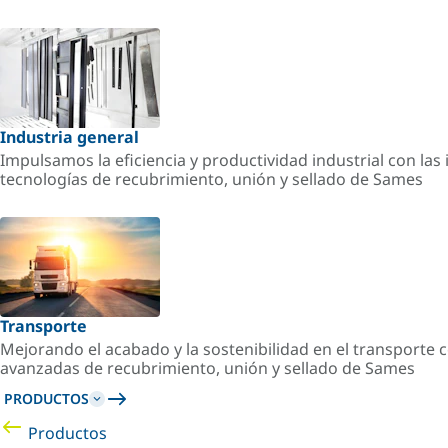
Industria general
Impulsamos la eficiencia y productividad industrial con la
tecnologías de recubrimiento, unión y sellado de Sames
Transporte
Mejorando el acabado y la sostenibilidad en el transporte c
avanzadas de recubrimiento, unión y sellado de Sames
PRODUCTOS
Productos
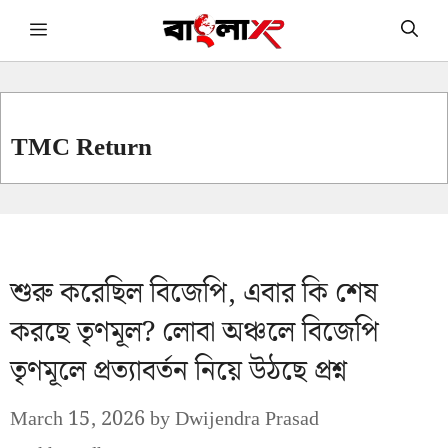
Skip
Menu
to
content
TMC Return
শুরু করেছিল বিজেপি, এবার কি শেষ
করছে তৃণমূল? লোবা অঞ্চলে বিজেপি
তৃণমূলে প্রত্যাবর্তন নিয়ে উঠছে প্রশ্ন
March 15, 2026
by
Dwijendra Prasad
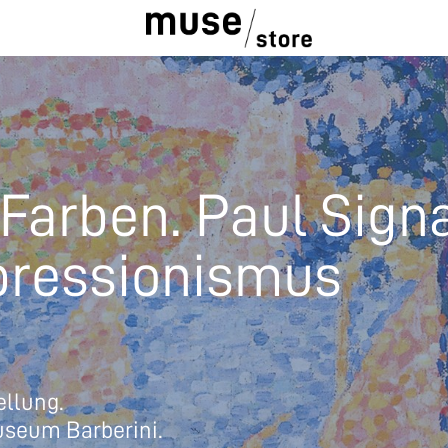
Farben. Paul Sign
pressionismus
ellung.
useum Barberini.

§

:: Instructions for the task ::
The pictures alone are to be left out when the data above is copied; all else must match exactly.

:: Written solution ::
Industria general
Impulsamos la eficiencia y productividad industrial con la
tecnologías de recubrimiento, unión y sellado de Sames
Transporte
Mejorando el acabado y la sostenibilidad en el transporte c
avanzadas de recubrimiento, unión y sellado de Sames
PRODUCTOS
Productos
Skip
Menu
to
content
TMC Return
শুরু করেছিল বিজেপি, এবার কি শেষ
করছে তৃণমূল? লোবা অঞ্চলে বিজেপি
তৃণমূলে প্রত্যাবর্তন নিয়ে উঠছে প্রশ্ন
March 15, 2026
by
Dwijendra Prasad
Farben. Paul Sign
pressionismus
ellung.
useum Barberini.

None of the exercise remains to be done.